** EXERCISE OBJECTIVE **
Check each line of the entries below for the string "viewBox"; copy every line where it appears.

-- DATA FOR THIS TASK follows --

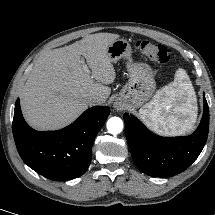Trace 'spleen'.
<instances>
[{
    "label": "spleen",
    "instance_id": "spleen-1",
    "mask_svg": "<svg viewBox=\"0 0 215 215\" xmlns=\"http://www.w3.org/2000/svg\"><path fill=\"white\" fill-rule=\"evenodd\" d=\"M144 123L165 135H183L193 130L196 122V97L184 69H178L174 81L159 90L149 104L139 110Z\"/></svg>",
    "mask_w": 215,
    "mask_h": 215
}]
</instances>
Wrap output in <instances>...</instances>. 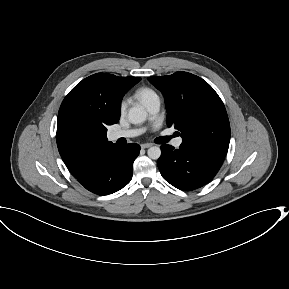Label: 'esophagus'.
Listing matches in <instances>:
<instances>
[{
    "label": "esophagus",
    "instance_id": "esophagus-1",
    "mask_svg": "<svg viewBox=\"0 0 289 289\" xmlns=\"http://www.w3.org/2000/svg\"><path fill=\"white\" fill-rule=\"evenodd\" d=\"M151 146H152L151 144L145 143V144H142V145H141V148L146 149V148H149V147H151Z\"/></svg>",
    "mask_w": 289,
    "mask_h": 289
}]
</instances>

-- DATA FOR THIS TASK concluded --

** ANSWER BOX **
    "mask_svg": "<svg viewBox=\"0 0 215 215\" xmlns=\"http://www.w3.org/2000/svg\"><path fill=\"white\" fill-rule=\"evenodd\" d=\"M144 123L165 135H183L193 130L196 122V97L184 69H178L174 81L159 90L149 104L139 110Z\"/></svg>",
    "mask_svg": "<svg viewBox=\"0 0 289 289\" xmlns=\"http://www.w3.org/2000/svg\"><path fill=\"white\" fill-rule=\"evenodd\" d=\"M151 146H152L151 144L145 143V144H142V145H141V148L146 149V148H149V147H151Z\"/></svg>",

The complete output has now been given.